While many of the fans were content to wear T-shirts - Batman, Breaking Bad, Star Wars - others had really made an effort with elaborate costumes, some of which had been painstakingly made at home. Characters from manga and animé were here in their hundreds, while the grip of big-budget superhero movies on the popular imagination was also evident.

It was impossible to walk a few feet without encountering a Star Wars stormtrooper, a Jedi knight, a Spiderman, a Captain America, a Batman. There were clusters of blokes in yellow Breaking Bad biohazard suits. One man came dressed as Jules, the hitman from Pulp Fiction. Young women in yellow tracksuits channelled Uma Thurman in Kill Bill. One video game was represented by a bunch of men with clown masks and machine-guns.

One man was dressed in a suit studded with the Batman motif. There were Jokers, and Riddlers, and characters from Kick-Ass. One reed-thin man in his early 20s in a smart pin-stripe suit may or may not have come as Colin Firth's character in Kingsman: The Secret Service. There were men dressed as women. One man had a baby doll in a harness strapped to his chest. Several people walked around with signs offering free hugs.

You had to be pretty knowledgeable to identify the manga and animé characters, though it has to be said that these costumes, teamed with wigs of every colour under the sun, were the ones that caught the eye. In more ways than one: in the throng, a young woman in a flowing satiny dress nearly took the Sunday Herald's eye out with the sharp point of one of her wings.

The stands did good business: comics, figurines, DVDs, Lego kits, T-shirts, board games. Stove-pipe hats were on sale for £36 (all sizes). You could have your name engraved on a bullet in just 60 seconds. Even the man who was staffing the Dogs Trust stall seemed happy with the level of interest from passers-by.

The VIP names who posed for photos and (at £15 a time) signed autographs included Sophie Aldred from Doctor Who, Robert Picardo from Star Trek: Voyager, and Game of Thrones stars Ian Beattie and Ian McElhinney.

In such a large and bustling crowd, it was no surprise that more than a few parents should temporarily mislay their children.

The 2015 Glasgow Comic Con, which continues today, could end up attracting around 35,000 people; the London one, at Excel on October 23-25, however, is even bigger. Last year it drew 122,000.

Asked about the prevalence of Japanese-inspired characters, Bryan Cooney, the event promoter, said: "Girls enter the sci-fi and fantasy world through reading, mainly, and Japanese manga comic-books is very appealing to them, for the art and the stories.

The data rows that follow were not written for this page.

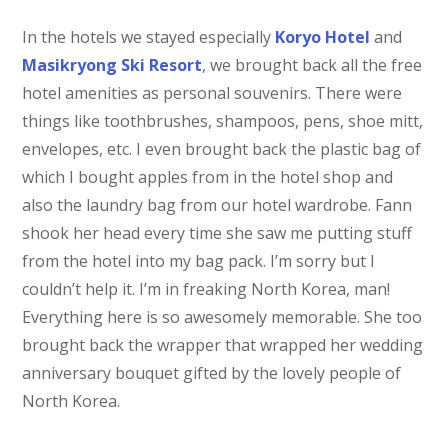
In the hotels we stayed especially
Koryo Hotel
and
Masikryong Ski Resort
, we brought back all the free
hotel amenities as personal souvenirs. There were
things like toothbrushes, shampoos, pens, shoe mitt,
envelopes, etc. I even brought back the plastic bag of
which I bought apples from in the hotel shop and
also the laundry bag from our hotel wardrobe. Fann
shook her head every time she saw me putting stuff
from the hotel into my bag pack. I’m sorry but I
couldn’t help it. I’m in freaking North Korea, man!
Everything here is so awesomely memorable. She too
brought back the wrapper that wrapped her wedding
anniversary bouquet gifted by the lovely people of
North Korea.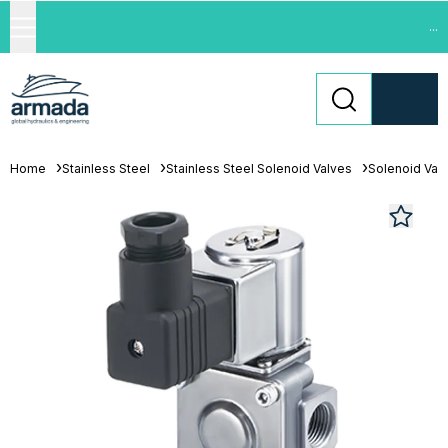
...
Home
Stainless Steel
Stainless Steel Solenoid Valves
Solenoid Val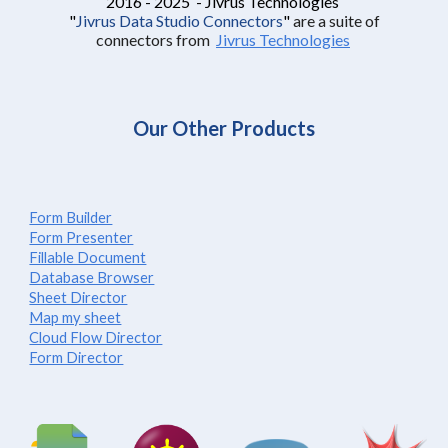
2016 - 2025 - Jivrus Technologies
"
Jivrus Data Studio Connectors
"
are a suite of
connectors from
Jivrus Technologies
Our Other Products
Form Builder
Form Presenter
Fillable Document
Database Browser
Sheet Director
Map my sheet
Cloud Flow Director
Form Director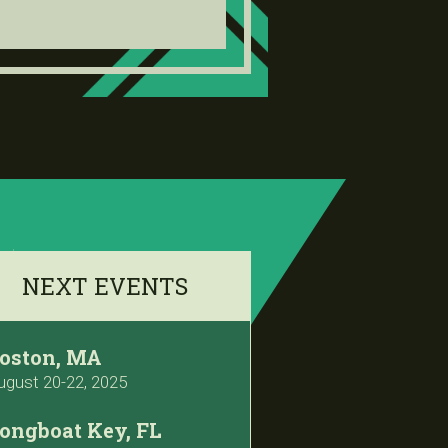
NEXT EVENTS
oston, MA
ugust 20-22, 2025
ongboat Key, FL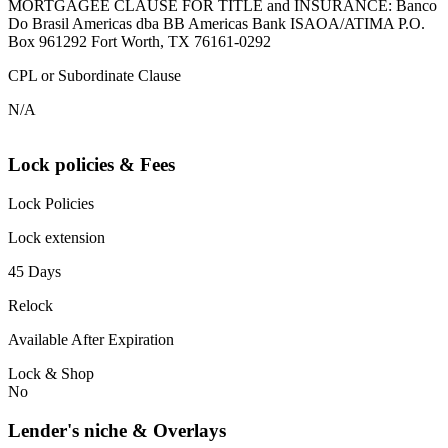
MORTGAGEE CLAUSE FOR TITLE and INSURANCE: Banco
Do Brasil Americas dba BB Americas Bank ISAOA/ATIMA P.O.
Box 961292 Fort Worth, TX 76161-0292
CPL or Subordinate Clause
N/A
Lock policies & Fees
Lock Policies
Lock extension
45 Days
Relock
Available After Expiration
Lock & Shop
No
Lender's niche & Overlays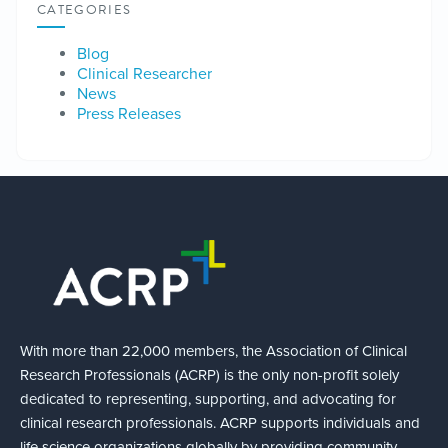
CATEGORIES
Blog
Clinical Researcher
News
Press Releases
With more than 22,000 members, the Association of Clinical
Research Professionals (ACRP) is the only non-profit solely
dedicated to representing, supporting, and advocating for
clinical research professionals. ACRP supports individuals and
life science organizations globally by providing community,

"You've got the proliferation of things like Harry Potter, Twilight, Percy Jackson, Hunger Games and Maze Runner. People are reading those books before they become films. Girls love reading more than boys, and it's causing them to become involved more in the whole scene.

"Social media is personal and not personal, especially on Facebook, and they don't get to meet each other. They keep in touch with their friends from all over the UK and in some cases abroad, but events like this are where they can say, 'I'm with my people'. This is where they meet their friends."

Comic books were bringing young boys back into reading, he added. They might get hooked on movies such as Captain America or The Avengers but might have to wait two years for a sequel to appear. "They're filling the gap by reading, say, a new Captain America: Winter Soldier, or Thor, comic-book. So they start to read, and they follow it through."